I sometimes wonder if we need to find a better phrase to replace "white privilege", as I think it's very widely misunderstood. I frequently see/hear people saying things along the lines of "not all white people are privileged", so they clearly just don't get it.

mids2019 · 07/04/2024 18:50

@valensiwalensi

I have just came back from Blackpool and I didn't see much white privilege there.

Maybe Oprah can fly in from LA to teach them how they should understand their privilege when living in substandard accomodation, with limited life prospects and poor health care

I just think the concept of white privilege is a gross oversimplification in modern society and unhelpful. It seems to portray as all white people enjoying privelege when they don't buy any measure and poc dont occupy priveleged positions (they do)

valensiwalensi · 07/04/2024 18:51

mids2019 · 07/04/2024 18:50

@valensiwalensi

I have just came back from Blackpool and I didn't see much white privilege there.

Maybe Oprah can fly in from LA to teach them how they should understand their privilege when living in substandard accomodation, with limited life prospects and poor health care

I just think the concept of white privilege is a gross oversimplification in modern society and unhelpful.
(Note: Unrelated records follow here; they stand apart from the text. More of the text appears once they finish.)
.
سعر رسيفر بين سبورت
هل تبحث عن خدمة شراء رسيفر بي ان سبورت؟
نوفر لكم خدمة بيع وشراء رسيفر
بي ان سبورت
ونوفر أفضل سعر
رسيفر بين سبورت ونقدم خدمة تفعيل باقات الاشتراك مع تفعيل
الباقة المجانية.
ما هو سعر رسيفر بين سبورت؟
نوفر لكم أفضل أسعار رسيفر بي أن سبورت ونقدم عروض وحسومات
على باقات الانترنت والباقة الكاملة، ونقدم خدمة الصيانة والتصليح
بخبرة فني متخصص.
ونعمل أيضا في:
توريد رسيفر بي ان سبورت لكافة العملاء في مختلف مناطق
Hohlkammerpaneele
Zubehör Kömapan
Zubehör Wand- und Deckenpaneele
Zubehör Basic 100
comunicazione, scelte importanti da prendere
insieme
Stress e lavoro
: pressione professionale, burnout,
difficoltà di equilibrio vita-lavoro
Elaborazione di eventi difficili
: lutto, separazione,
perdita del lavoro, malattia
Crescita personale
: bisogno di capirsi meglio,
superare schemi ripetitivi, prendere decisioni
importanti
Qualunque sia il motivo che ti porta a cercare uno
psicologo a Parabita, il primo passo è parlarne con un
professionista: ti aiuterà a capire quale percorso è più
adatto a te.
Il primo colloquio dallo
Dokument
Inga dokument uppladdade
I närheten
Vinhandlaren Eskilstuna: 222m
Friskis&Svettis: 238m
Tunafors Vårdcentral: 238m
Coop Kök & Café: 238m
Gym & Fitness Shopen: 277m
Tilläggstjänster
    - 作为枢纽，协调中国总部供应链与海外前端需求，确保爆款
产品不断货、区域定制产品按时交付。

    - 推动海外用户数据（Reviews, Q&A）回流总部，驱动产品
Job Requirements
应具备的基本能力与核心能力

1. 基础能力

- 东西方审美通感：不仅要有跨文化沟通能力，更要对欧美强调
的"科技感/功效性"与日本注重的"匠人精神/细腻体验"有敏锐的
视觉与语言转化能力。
It seems to portray as all white people enjoying privelege when they don't buy any measure and poc dont occupy priveleged positions (they do)

Yes - you still don’t know what white privilege is. none of that is about white privilege.

mids2019 · 07/04/2024 18:52

I think class is a much more important determinant of privilege than race.

We also have examples such as Asian people disproportionately taking places at elite universities in the US so it seems not being white doesn't hamper some sections of society.